Have you ever stopped to think that the malicious bots buying all the limited edition sneakers are affecting the environment with fossil fuels?
By now, you should have realized that not all visitors coming to a website are regular people browsing on the internet. Chances are that you already heard about “bots” and it had a negative connotation attached to it, however, that is not accurate.
A bot is just a software program and whether it is considered “good” or “bad” actually depends on what it is programmed to do. Good bot traffic is beneficial to websites and used by search engines like Google, Yahoo or Bing, and digital assistants, such as Siri, Alexa or Google Assistant, to find your website and present it to whomever is searching for it. Bad bot traffic, on the other hand, is often implemented to check for and create additional vulnerabilities on targeted sites. It is a rapidly-growing phenomenon across the internet and capable of impacting businesses through ad fraud, inventory denial, credential cracking and data scraping, just to name a few examples.
From customer frustration and loss of customer loyalty to possible loss of control over private data, disruption of inventory operations or competitive monitoring, the potential outcome of not carrying out a strategy to address bad bot traffic is a clear negative one for websites. However, that’s not the entirety of this problem, there is more than what meets the eye.
As we continue to develop new solutions, platforms and consume information altogether, our reliance on the internet will grow. According to DataReportal, there are more than 5 billion internet users today. As the internet as a whole grows, so will the energy consumption recurring from it. Research estimates that the IT industry could use around 20% of all electricity produced and emit up to 5.5% of the world’s carbon emissions by 2025. Factor in the current global geopolitical moves, where energy supply is often being used as a weapon, it is crucial to understand where we can optimize the consumption.

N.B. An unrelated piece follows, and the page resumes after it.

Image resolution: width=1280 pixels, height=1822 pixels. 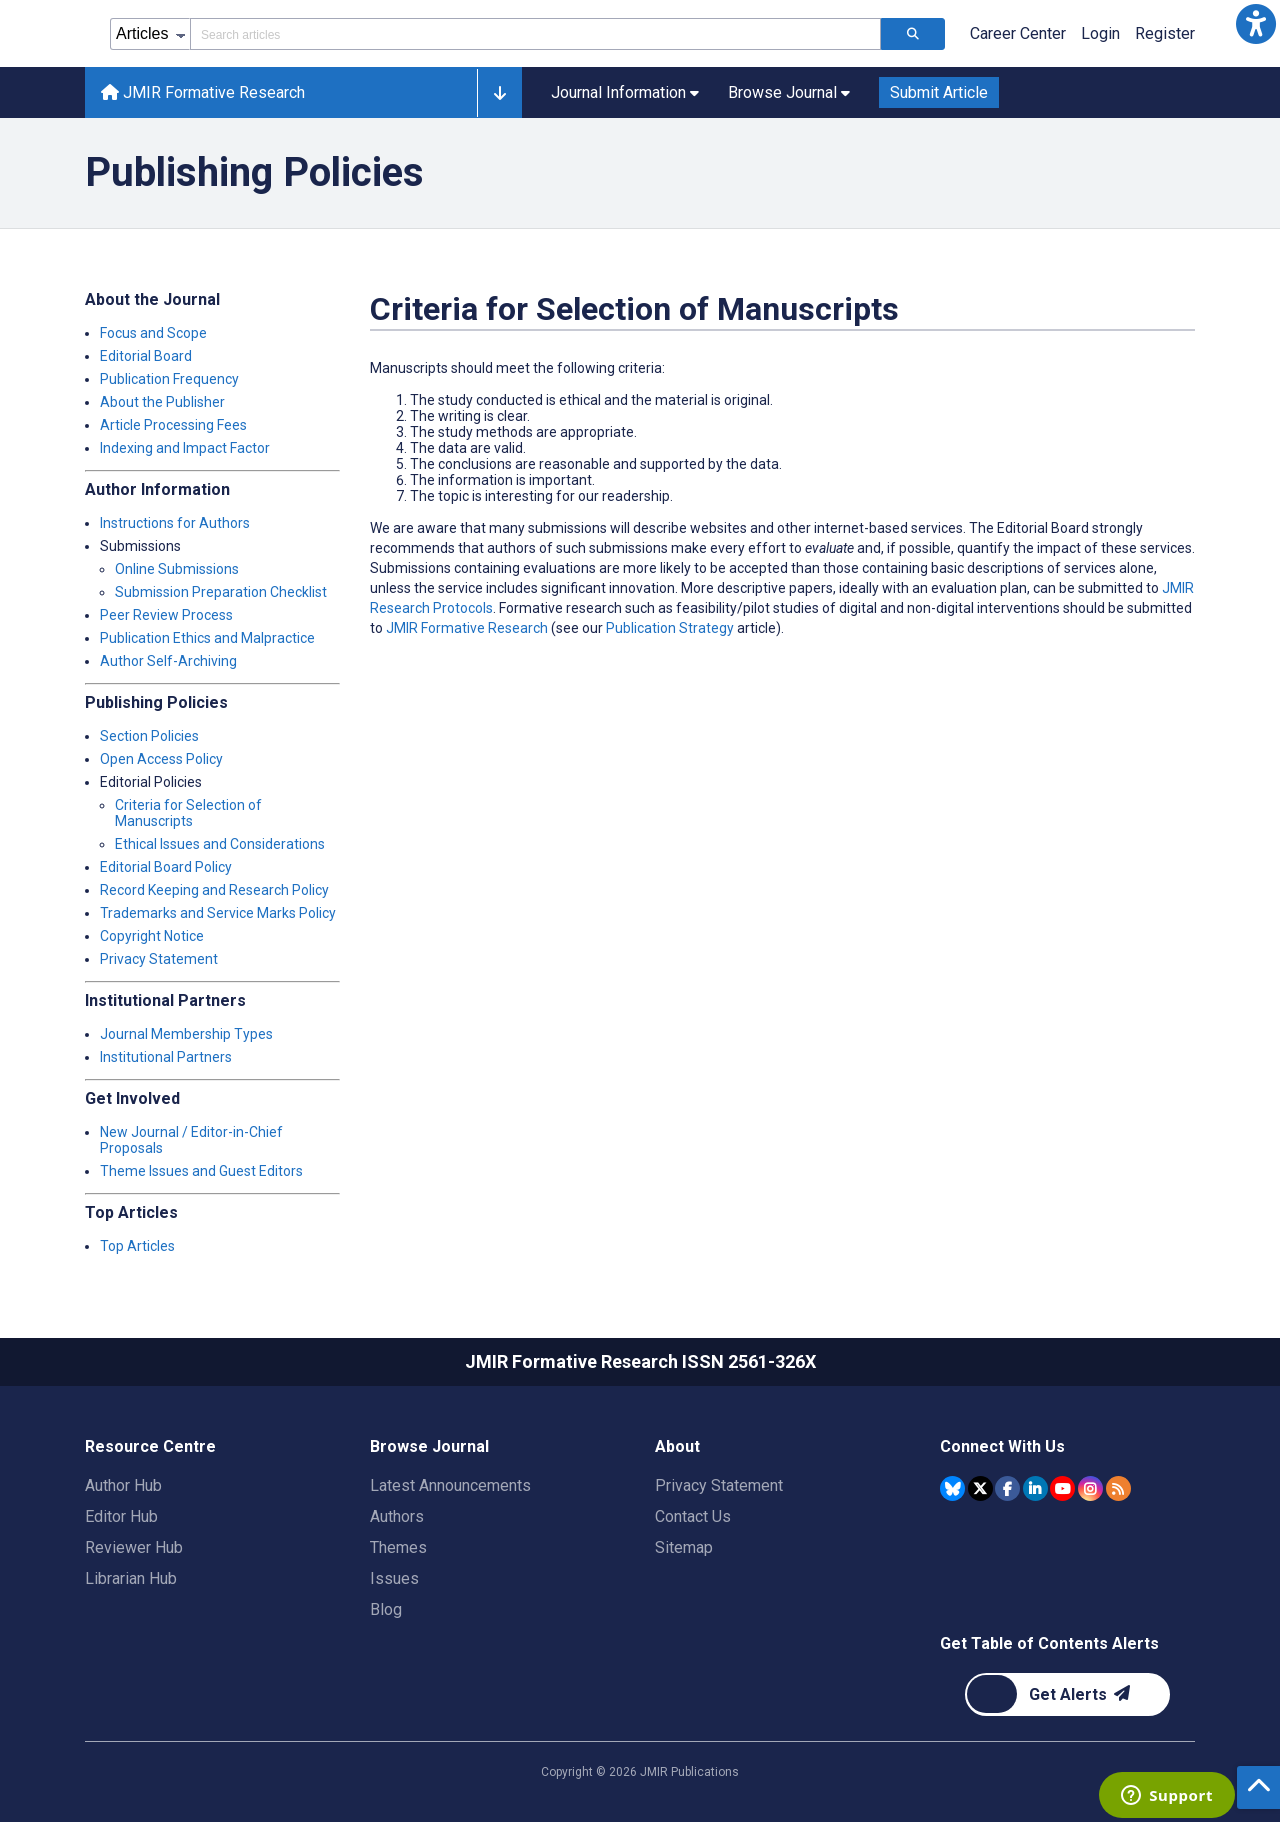 What do you see at coordinates (1067, 1694) in the screenshot?
I see `[Newsletter Subscription]` at bounding box center [1067, 1694].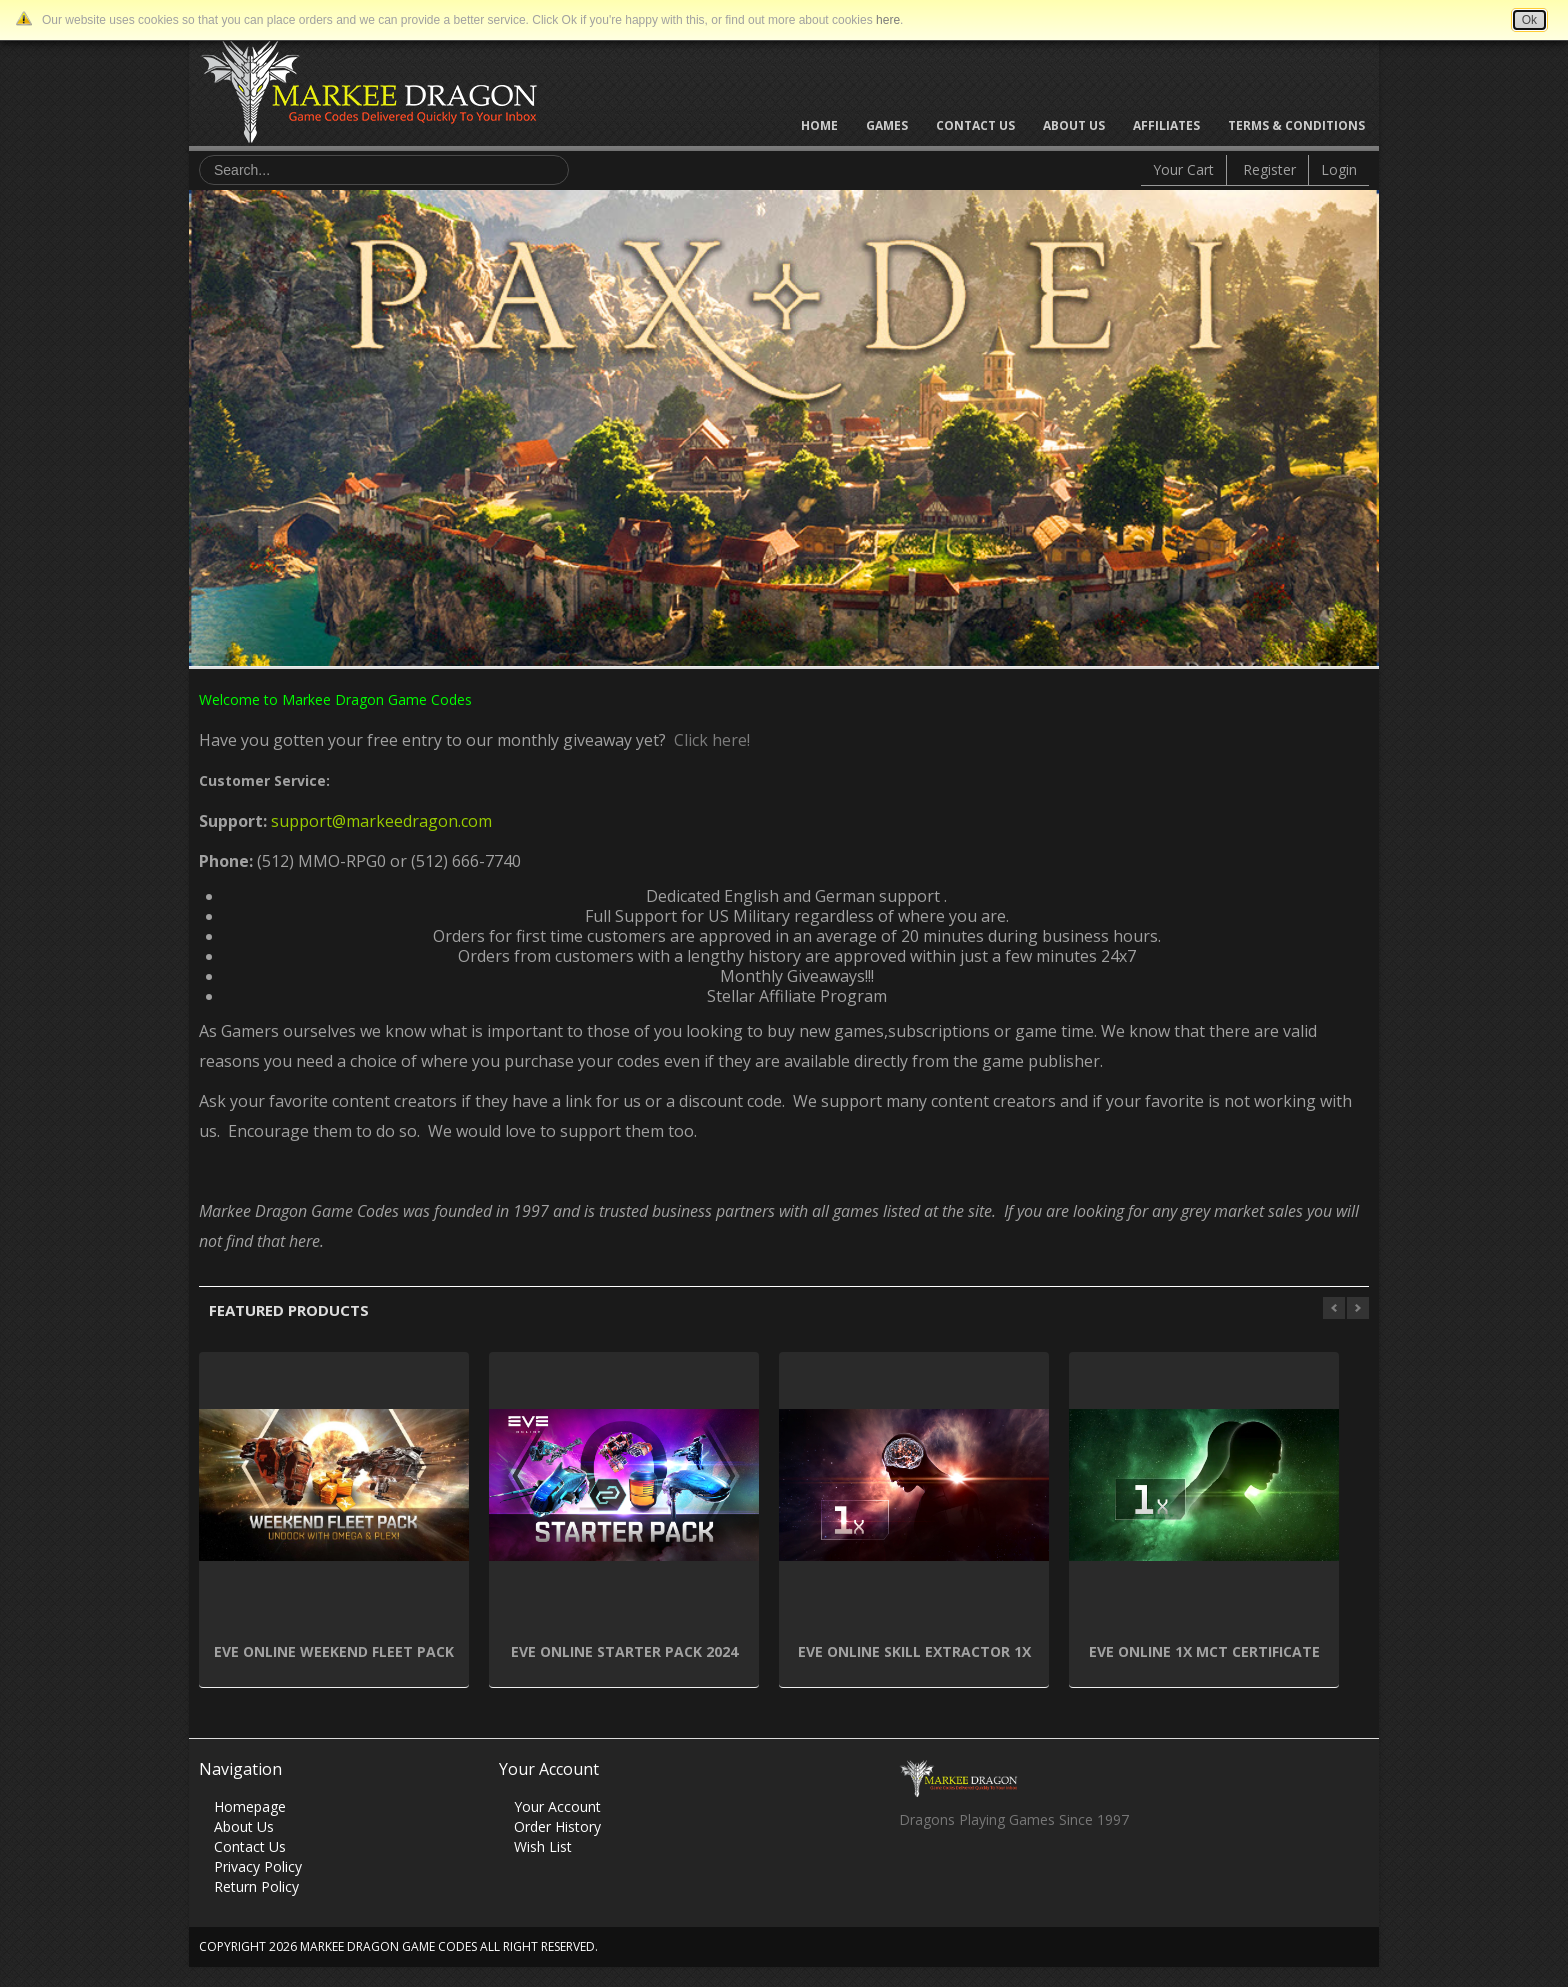 The height and width of the screenshot is (1987, 1568). Describe the element at coordinates (887, 125) in the screenshot. I see `Games` at that location.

Crypto Mining, when computers perform billions of calculations per second to find the algorithm of cryptocurrencies like Bitcoin, has been in the spotlight in the last few years as some operations were using 30 000 times as much power as the average U.S. home. However, it is far from being the only problem.
Data centers are the brain of the modern day internet processing, storing and communicating all the data we use every day. Considering the dimension of the task, it is only natural that data centers use a huge number of IT devices to assure that each of us can access the information they please. These devices use electricity to execute the task but also need cooling equipment, that also consumes energy, to cool the heat created by the devices in the first place.
Photo by Taylor Vick at Unsplash
According to data made available by CC Tech Group, up to 3% of all electricity generated on Earth is needed to run data centers worldwide and it seems that this number will only increase. Data centers are taking measures and doing their best to mitigate the energy consumption, however, the demand for their services just keeps on growing.
We’ve been mostly focused on mitigating energy consumption up until this point but there are other paths to take. For instance, optimizing existing data center resources and increasing their efficiency. If the data center resources were only being spent with internet operations that bring added value to our lives, like human navigation and good bot traffic, we could be looking at a big reduction in energy consumption. According to Statista numbers from 2021, around 28% of all internet traffic was coming from malicious bot traffic, which has no real value to the good use of the internet. Moreover, this type of traffic can effectively be blocked with advanced bot management tools like BotGuard.
It’s difficult to shake the tingling sense that we are ignoring the elephant in the room and looking for quick fixes alone. Making a difference in energy consumption and improving the quality of our internet resources should be on everyone’s day-to-day agenda. By now you can be thinking about how conceptual this could be so let’s play with some numbers.
The power needed to run data centers on a global scale is 416 terawatts, per Forbes. If malicious bot traffic accounts for 28% of all internet traffic, we can estimate that it could account for approximately 116,5 terawatts. That’s half of the United Kingdom’s consumption and it is expected to double every four years.
Moreover, we’re not taking into account that malicious bots consume much more resources than a human visitor in our simple estimate. A human visitor crawls the website for an average of 3 pages while a crawler bot makes thousands of requests to check all website pages from one end to the other, which requires much more load on the data centers processing capacity.
There are a couple players, like us at BotGuard, who are working on solutions that could help hosting and data center businesses protect themselves from the most sophisticated web threats but also address this issue and make a significantly positive environmental contribution. The climate fight is a global one and we need to take action with meaningful initiatives that are realistic, efficient and allow us to maintain our evolution path.